### Problem to solve
What lines of the data below hold "section"? Show them.

-------------------------

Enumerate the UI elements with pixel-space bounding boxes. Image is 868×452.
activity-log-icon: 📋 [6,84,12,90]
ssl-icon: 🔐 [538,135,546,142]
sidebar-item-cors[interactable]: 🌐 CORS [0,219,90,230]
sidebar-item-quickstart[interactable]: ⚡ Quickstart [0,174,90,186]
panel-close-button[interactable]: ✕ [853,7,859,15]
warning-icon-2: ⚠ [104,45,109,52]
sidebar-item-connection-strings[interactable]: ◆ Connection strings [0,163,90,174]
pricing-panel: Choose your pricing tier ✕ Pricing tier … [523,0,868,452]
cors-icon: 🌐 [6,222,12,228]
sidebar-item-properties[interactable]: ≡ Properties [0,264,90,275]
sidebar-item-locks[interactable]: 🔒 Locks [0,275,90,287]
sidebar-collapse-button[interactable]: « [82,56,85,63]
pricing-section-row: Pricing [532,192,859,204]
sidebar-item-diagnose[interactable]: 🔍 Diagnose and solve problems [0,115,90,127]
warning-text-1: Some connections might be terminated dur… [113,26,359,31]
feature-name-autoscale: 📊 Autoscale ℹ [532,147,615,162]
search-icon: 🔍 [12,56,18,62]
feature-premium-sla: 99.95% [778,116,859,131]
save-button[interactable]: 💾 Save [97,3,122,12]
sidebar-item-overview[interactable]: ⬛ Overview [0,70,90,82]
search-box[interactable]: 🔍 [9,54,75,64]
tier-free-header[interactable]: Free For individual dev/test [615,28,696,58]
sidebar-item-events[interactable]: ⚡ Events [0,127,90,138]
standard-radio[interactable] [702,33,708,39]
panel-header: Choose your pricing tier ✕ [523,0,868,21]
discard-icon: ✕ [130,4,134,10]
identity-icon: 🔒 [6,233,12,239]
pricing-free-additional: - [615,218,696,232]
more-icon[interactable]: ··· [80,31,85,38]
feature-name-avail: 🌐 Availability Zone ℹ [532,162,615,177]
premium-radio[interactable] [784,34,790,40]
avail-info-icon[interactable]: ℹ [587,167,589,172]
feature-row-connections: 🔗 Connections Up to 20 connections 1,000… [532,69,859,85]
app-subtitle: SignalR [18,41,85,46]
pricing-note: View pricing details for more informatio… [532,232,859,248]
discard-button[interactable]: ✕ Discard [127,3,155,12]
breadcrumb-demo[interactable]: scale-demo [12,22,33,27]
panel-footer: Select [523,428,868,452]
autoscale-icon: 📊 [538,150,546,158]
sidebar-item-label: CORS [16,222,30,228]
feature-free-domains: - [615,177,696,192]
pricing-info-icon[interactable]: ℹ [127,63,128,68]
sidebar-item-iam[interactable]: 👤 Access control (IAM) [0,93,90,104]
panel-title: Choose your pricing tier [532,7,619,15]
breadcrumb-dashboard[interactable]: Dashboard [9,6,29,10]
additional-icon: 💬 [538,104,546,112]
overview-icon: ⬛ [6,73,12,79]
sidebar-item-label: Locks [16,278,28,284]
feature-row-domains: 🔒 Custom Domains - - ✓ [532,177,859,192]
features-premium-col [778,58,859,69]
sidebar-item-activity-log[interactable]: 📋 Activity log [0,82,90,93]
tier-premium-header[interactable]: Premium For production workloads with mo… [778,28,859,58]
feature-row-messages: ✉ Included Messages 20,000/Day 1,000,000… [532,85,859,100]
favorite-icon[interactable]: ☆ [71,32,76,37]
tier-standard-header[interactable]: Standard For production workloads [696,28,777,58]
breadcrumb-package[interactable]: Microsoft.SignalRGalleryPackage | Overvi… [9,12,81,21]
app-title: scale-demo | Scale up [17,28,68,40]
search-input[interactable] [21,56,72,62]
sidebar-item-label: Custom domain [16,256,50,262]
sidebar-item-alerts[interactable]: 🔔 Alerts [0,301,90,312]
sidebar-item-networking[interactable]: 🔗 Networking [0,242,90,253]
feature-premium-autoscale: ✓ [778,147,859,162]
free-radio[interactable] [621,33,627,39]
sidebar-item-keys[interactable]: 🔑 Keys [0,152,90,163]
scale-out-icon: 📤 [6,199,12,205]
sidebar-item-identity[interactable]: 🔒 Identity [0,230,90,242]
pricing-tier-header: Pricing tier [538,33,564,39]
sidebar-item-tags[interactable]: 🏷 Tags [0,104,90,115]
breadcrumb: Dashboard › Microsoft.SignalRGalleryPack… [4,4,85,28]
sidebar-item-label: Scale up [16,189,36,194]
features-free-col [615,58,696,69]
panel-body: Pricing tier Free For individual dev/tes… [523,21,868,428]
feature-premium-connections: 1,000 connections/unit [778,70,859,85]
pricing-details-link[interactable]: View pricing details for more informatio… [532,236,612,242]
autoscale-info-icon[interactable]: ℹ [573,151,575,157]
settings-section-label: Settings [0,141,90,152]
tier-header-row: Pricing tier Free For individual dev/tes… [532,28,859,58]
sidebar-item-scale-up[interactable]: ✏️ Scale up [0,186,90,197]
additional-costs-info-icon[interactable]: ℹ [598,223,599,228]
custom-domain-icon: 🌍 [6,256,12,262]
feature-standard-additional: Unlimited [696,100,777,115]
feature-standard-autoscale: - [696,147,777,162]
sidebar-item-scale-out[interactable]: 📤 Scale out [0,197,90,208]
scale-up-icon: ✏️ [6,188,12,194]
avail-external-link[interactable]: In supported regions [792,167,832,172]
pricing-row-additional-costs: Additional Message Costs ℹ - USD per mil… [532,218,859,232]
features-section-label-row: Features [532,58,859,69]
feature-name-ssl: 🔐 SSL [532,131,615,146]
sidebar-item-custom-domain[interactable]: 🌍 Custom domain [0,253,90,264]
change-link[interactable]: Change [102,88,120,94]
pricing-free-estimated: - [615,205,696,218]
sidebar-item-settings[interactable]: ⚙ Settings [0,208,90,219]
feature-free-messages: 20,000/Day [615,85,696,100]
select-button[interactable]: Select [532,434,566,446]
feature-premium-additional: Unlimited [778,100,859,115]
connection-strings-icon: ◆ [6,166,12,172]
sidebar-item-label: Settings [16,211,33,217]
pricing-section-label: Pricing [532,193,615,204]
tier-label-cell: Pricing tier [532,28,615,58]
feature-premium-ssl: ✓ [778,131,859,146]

-------------------------

### Your response
pricing-section-row: Pricing [532,192,859,204]
settings-section-label: Settings [0,141,90,152]
features-section-label-row: Features [532,58,859,69]
pricing-section-label: Pricing [532,193,615,204]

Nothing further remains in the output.